In summary, this study found that indices of alcohol consumption and alcohol-related problems or negative consequences can be combined in a single index when examining adolescent drinking. This index is relatively invariant in its performance across sexes and ethnicities and may therefore serve as a valuable dependent variable when examining risk factors for change in alcohol involvement during adolescence. In particular, the rank order of the prevalence of the symptoms remains quite stable during adolescence. However, the transition from adolescence to young adulthood altered the performance of a number of the items in a manner that is consistent with expected developmental changes. Scores on a summative index obtained in adolescence can be compared to those obtained in young adulthood, as both are valid measures. However, the interpretation of the scores must be attentive to developmental and environmental differences. The number of individuals scoring in the lower regions of the continuum are likely to increase markedly as drinking increases, while the number of individuals scoring in the high ranges indicative of significant alcohol problems will increase more slowly. Greater understanding of the factors that contribute to these developmental differences may ultimately inform efforts to prevent negative consequences of drinking among youth.

ACKNOWLEDGMENTS

This study was supported by grant R21 AA016524 from the National Institute on Alcohol Abuse and Alcoholism.

Footnotes

1

To determine whether conducting weighted analyses would meaningfully alter results, we compared the unweighted Rasch model results at Wave 1 with weighted analyses in which weights were adjusted so that sample size reflected the total number of subjects in the analysis rather than the population.
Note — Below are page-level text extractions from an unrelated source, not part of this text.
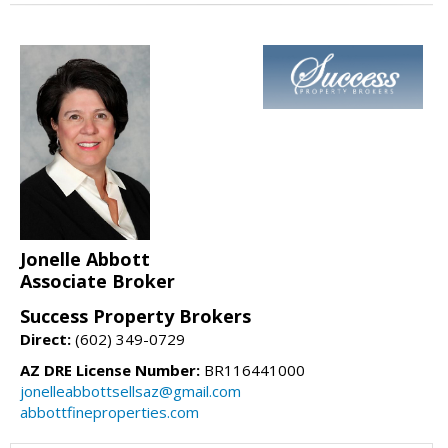
Jonelle Abbott
Associate Broker
Success Property Brokers
Direct:
(602) 349-0729
AZ DRE License Number:
BR116441000
jonelleabbottsellsaz@gmail.com
abbottfineproperties.com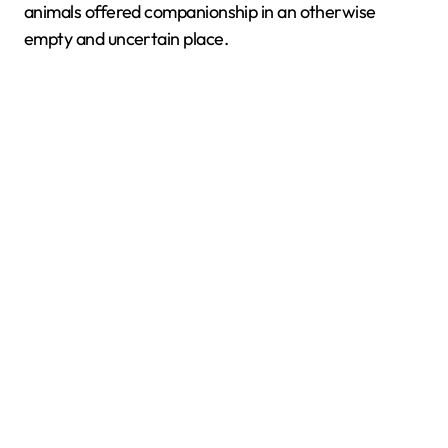
animals offered companionship in an otherwise
empty and uncertain place.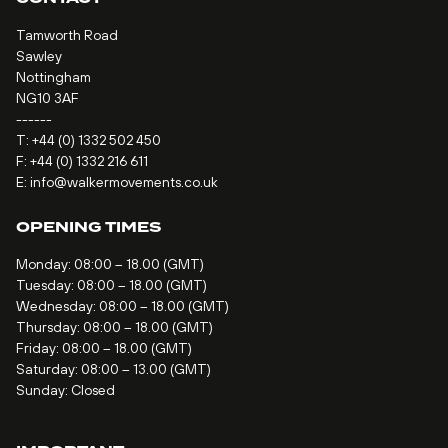
Tamworth Road
Sawley
Nottingham
NG10 3AF
------
T:
+44 (0) 1332 502 450
F: +44 (0) 1332 216 611
E:
info@walkermovements.co.uk
OPENING TIMES
Monday: 08:00 – 18.00 (GMT)
Tuesday: 08:00 – 18.00 (GMT)
Wednesday: 08:00 – 18.00 (GMT)
Thursday: 08:00 – 18.00 (GMT)
Friday: 08:00 – 18.00 (GMT)
Saturday: 08:00 – 13.00 (GMT)
Sunday: Closed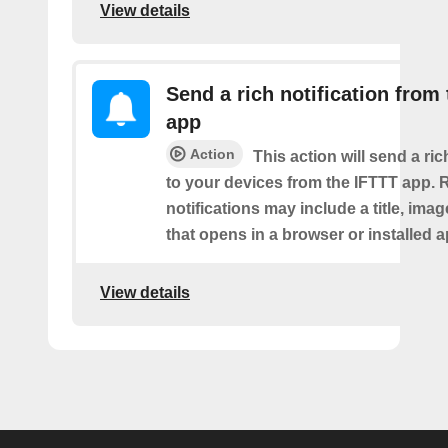
View details
Send a rich notification from
app
Action
This action will send a ric
to your devices from the IFTTT app. 
notifications may include a title, imag
that opens in a browser or installed a
View details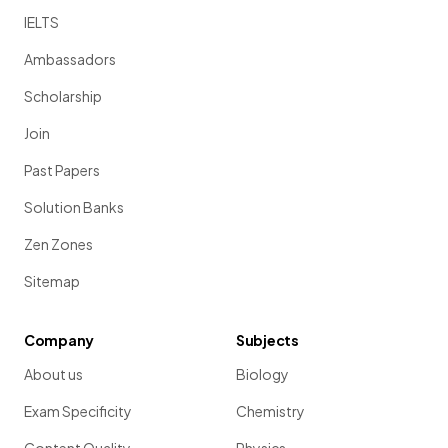
IELTS
Ambassadors
Scholarship
Join
Past Papers
Solution Banks
Zen Zones
Sitemap
Company
Subjects
About us
Biology
Exam Specificity
Chemistry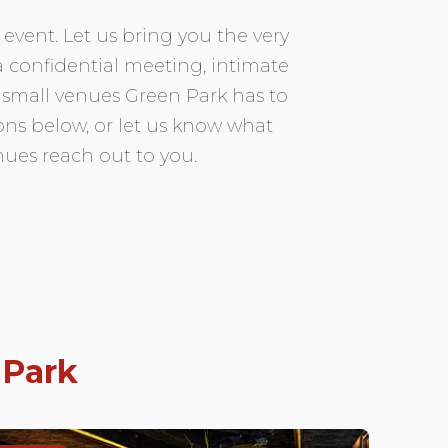
event. Let us bring you the very
 a confidential meeting, intimate
 small venues Green Park has to
tions below, or let us know what
nues reach out to you.
 Park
The absolute value of differences in severity estimates across the 2 analyses for the 15 items analyzed averaged only 0.04 logits, range = 0.0 to 0.09, which represents minimal differences.

2

To examine whether we would have obtained substantively different results by using another method, we estimated with the Wave 1 data a 2-PL model using MULTILOG (Thissen et al., 2003). The item severity thresholds obtained from the 2-PL model correlated extremely highly with the severity estimates obtained in our Rasch model analyses, r = 0.99. Likewise, the discrimination parameters from the 2-PL analysis correlated highly with the item infit statistics (r = –0.81). Similar findings have been reported elsewhere when comparing Rasch models to multi-parameter models (Wright, 1995).

3

To determine whether results were affected by the fact that additional subjects were included in the Wave 3 analyses who were not included in the Wave 1 analysis (i.e., those who had minimal or no alcohol consumption at Wave 1), we re-ran the Wave 3 analyses with only those participants who were also in the Wave 1 Rasch model analysis (n = 1293). The item severity estimates obtained with this Wave 3 subsample were highly concordant with those obtained in the full Wave 3 sample with the mean absolute difference between item estimates across the analyses being 0.08 logits, range = 0.00 to 0.22.

4

We also compared the smaller age range groups longitudinally. Namely, we compared the item severity estimates for participants aged 12 to 14 years of age during Wave 1 with their estimates when they were aged 18 to 20 years of age during Wave 3, and participants aged 15 to 18 years of age during Wave 1 with their estimates when they were aged 21 to 24 years of age during Wave 3. The results were consistent with those presented in Table 4, and thus are not presented in further detail.